行き先を告げ、発進してすぐ運転手が切り出した。
冠二郎が亡くなりましたね。
顔が思い浮かばないので言葉に詰まっていると、運転手は次々、ここ最近亡くなった著名人について取り上げていった。
タクシー広報の訃報欄にもよく目を通すという。
ご自身と近い年代に目が行くからだろう。
このところ60代でなくなる人が多いんですよ、といって運転手はため息を漏らした。
そして運転手の兄の話になった。
タバコの吸い過ぎで肺がんになった末期、見舞いに行くと相部屋の病室は同病の方々で占められていた。
が、案外明るい雰囲気だったので驚いた。
兄をはじめ皆が、いま思えば強がっていたのか不安だったからか、次はおれだよ、いやあいつだよといったふうに談笑していたのだという。
その光景が頭に焼き付いていまも離れない。
運転手はそう言った。
そんな話を聞き、ヤニの臭いがその病室から押し寄せてくるかのようで、わたしは息苦しくなった。
話題が変わって、ヘビースモーカーからタクシーの車両を譲り受けたときは、車内がヤニだらけで洗い落とすのに二日かかったとの話になっていたが、ヤニの臭いと相まって、わたしの頭には相部屋のイメージだけが残り続けた。

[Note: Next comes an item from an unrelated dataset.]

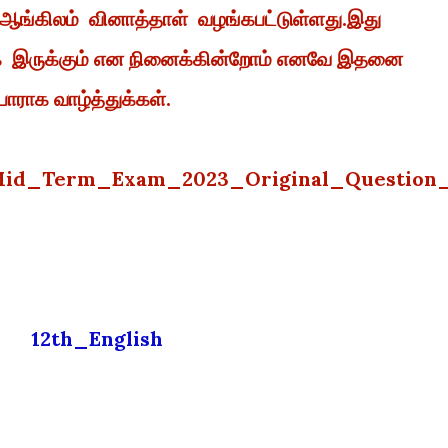
ு ஆங்கிலம் வினாத்தாள் வழங்கபட்டுள்ளது.இது
ாக இருக்கும் என நினைக்கின்றோம் எனவே இதனை
யாராக வாழ்த்துக்கள்.
_Mid_Term_Exam_2023_Original_Question
12th_English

余命数ヶ月といった方々の部屋であったのだろうが、その数ヶ月をちょいと引き延ばせば、わたしたちも相部屋にいるも同然。
そう思えた。
いま54歳だから余命を見積ったとして、まあなんとかあと20年、うまくいってせいぜい30年くらいだろうか。
四年に一回開催されるオリンピックやワールドカップなどを物差しにすれば、あと何回観ることができるのだろうといった程度の尺でしかない。
次はおれだよ、いやあいつだよ。
よくよく考えれば、そんな会話が身に沁みる年齢に差し掛かっているのだった。
移動に次ぐ移動で長い一日になった。
夕刻、業務を終えたとき、場所は三宮だった。
くたびれ果てていたので休息がてら、ぶらりひとり、適当に目の合った寿司屋に入った。
しつこいヤニのように頭にこびりついていた相部屋のイメージは、二本目のビールあたりできれいさっぱり洗い流されていった。